Jan. 3, 2006 — -- Across Oklahoma and Texas, people are watching the skies and waiting for the afternoon winds -- expected to reach 60 mph -- that can whip a tiny spark into an inferno.

Sherry Suggs has a commanding view of eastern Oklahoma from her kitchen window. Every day she scans the horizon looking for signs of smoke. She keeps her horse trailer hitched to her pickup so she can load her beloved horses quickly if fire flares up nearby.

She wonders whether this is a new Dust Bowl developing in Oklahoma, and how long this drought will last.

"I became just almost obsessed with drought and the fire, and I think I could handle tornadoes and earthquakes a lot better than I could fires," she said. "I kinda muse about how the Dust Bowl era must have been just like this, and maybe we are going to be in a long-term pattern."
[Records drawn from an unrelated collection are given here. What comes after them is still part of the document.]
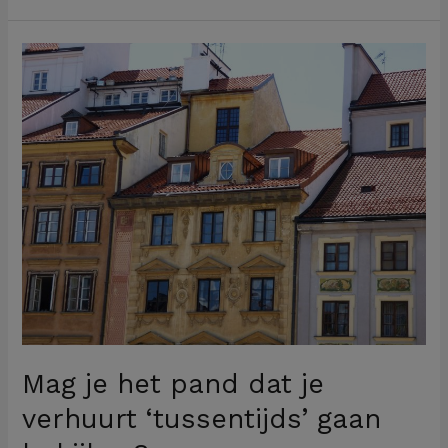
Mag
je
het
pand
dat
je
verhuurt
‘tussentijds’
gaan
bekijken?
Mag je het pand dat je
verhuurt ‘tussentijds’ gaan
Oklahoma Gov. Brad Henry is just as concerned about the long-term pattern showing the drought getting worse. Nearly a quarter-million acres have already burned in Oklahoma; 290 homes have gone up in flames.

Henry said the forecast gave no sign of relief.

"We've had high temperatures, low humidity, and high winds, and that causes, literally, a perfect storm," he said.

Travis Briscoe knows firsthand what the drought means: leaner times for his family.

"If the drought continues through the winter into the summer then we won't have any crops and we won't have any hay and we will have to sell the cows and look for jobs elsewhere. We will have hard times before it gets any better," he said.

Someone tossed a cigarette out of a car at the corner of Pine and Industrial in Guthrie, Okla., on Sunday afternoon, triggering a fire that flashed across a mile of homes in 30 minutes.

Adam Trojanowski saw the smoke across the woods and raced to help his sister-in-law save her home. When he returned home, he saw the fire had claimed his house.

"I could see a giant plume of black smoke, and I had a weird feeling that it was my house. When I pulled up, the roof was collapsing and it was already gone," he said.

"The winds move so fast, and the fires switch direction with the wind. One minute it could be going this way and the next minute it is coming right back at you."

Trojanowski lost everything. He had a fireproof safe -- for birth certificates, insurance papers and other important documents -- but when he found the safe in the ashes of his house, it crumbled in his hands like a Styrofoam cooler.

Johnny Dodd will be keeping an eye on the sky today. One of his two daughters lost her home in the fires, and the other daughter had the fire come dangerously close to her home.

"We need rain. We haven't had any for so long that when the winds come in like this, we have nodefense at all," he said.